Under this line are the records; write out word for word the part that begins at the line containing "مواقع الخدمات المصغرة الأجنبية" and ends at the line containing "تتيح مواقع الخدمات", and no more.

-- -- --

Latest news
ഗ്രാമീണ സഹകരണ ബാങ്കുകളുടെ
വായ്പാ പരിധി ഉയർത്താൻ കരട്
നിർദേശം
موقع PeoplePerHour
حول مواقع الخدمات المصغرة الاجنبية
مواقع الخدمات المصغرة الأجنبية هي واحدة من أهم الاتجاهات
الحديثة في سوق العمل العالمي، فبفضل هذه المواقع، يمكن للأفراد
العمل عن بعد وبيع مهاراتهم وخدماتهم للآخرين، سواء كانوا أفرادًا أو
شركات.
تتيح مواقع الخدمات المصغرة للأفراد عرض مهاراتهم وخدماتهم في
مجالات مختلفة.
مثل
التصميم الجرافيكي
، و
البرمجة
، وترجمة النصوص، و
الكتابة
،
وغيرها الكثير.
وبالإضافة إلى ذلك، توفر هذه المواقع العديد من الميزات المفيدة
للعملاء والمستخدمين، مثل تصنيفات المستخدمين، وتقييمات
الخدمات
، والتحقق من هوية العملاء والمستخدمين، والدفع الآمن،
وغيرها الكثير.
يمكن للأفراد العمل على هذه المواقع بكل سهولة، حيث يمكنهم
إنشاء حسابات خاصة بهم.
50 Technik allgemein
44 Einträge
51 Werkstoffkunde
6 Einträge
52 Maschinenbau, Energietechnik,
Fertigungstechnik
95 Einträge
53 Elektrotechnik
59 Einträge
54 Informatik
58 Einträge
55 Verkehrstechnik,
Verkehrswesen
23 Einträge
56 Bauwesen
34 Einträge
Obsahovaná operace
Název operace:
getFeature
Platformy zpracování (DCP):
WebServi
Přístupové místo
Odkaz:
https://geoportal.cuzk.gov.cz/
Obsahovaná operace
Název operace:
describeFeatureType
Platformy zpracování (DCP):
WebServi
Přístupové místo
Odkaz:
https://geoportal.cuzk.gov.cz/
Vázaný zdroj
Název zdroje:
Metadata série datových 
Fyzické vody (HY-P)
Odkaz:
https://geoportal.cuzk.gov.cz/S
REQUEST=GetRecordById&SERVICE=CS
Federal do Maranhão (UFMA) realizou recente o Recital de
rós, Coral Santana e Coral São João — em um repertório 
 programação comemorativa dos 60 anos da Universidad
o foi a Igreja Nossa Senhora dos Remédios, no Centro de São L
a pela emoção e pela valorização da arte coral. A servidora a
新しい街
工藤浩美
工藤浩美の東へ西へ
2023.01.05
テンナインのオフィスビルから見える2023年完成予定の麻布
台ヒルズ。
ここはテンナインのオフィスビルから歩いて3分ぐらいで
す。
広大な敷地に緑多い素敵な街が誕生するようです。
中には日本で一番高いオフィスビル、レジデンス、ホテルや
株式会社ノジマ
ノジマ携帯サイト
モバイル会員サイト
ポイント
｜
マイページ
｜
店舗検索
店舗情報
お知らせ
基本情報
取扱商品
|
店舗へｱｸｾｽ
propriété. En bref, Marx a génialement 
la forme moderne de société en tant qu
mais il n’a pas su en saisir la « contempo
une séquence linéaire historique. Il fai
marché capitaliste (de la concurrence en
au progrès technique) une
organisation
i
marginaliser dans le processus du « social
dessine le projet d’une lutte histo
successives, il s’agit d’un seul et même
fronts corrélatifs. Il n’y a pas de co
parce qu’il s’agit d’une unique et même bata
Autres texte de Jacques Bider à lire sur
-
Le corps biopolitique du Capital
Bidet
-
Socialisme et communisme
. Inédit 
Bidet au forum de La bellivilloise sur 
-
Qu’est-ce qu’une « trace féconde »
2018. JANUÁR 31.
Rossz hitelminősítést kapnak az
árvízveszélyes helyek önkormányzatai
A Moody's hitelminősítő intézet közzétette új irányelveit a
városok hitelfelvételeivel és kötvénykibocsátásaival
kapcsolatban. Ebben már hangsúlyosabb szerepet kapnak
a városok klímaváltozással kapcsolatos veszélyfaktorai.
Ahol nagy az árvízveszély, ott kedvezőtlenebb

-- -- --

Task response:
مواقع الخدمات المصغرة الأجنبية هي واحدة من أهم الاتجاهات
الحديثة في سوق العمل العالمي، فبفضل هذه المواقع، يمكن للأفراد
العمل عن بعد وبيع مهاراتهم وخدماتهم للآخرين، سواء كانوا أفرادًا أو
شركات.
تتيح مواقع الخدمات المصغرة للأفراد عرض مهاراتهم وخدماتهم في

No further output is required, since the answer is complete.